┌────────
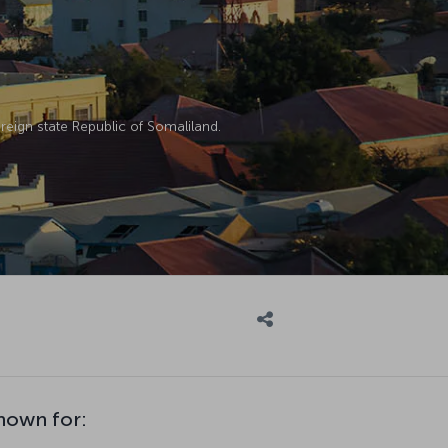
ereign state Republic of Somaliland.
known for:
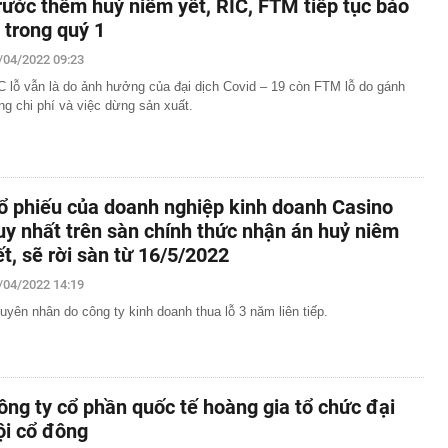
rước thềm huỷ niêm yết, RIC, FTM tiếp tục báo
ỗ trong quý 1
/04/2022 09:23
C lỗ vẫn là do ảnh hưởng của đại dịch Covid – 19 còn FTM lỗ do gánh
ng chi phí và việc dừng sản xuất.
ổ phiếu của doanh nghiệp kinh doanh Casino
uy nhất trên sàn chính thức nhận án huỷ niêm
ết, sẽ rời sàn từ 16/5/2022
/04/2022 14:19
uyên nhân do công ty kinh doanh thua lỗ 3 năm liên tiếp.
ông ty cổ phần quốc tế hoàng gia tổ chức đại
ội cổ đông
└────────
» **YOUR INSTRUCTIONS**: Exactly and exclusively, repeat the lines from the line that contains "uyên nhân do" through the end of the records, both ends included.

» **SOLUTION TO THIS PROBLEM**:
uyên nhân do công ty kinh doanh thua lỗ 3 năm liên tiếp.
ông ty cổ phần quốc tế hoàng gia tổ chức đại
ội cổ đông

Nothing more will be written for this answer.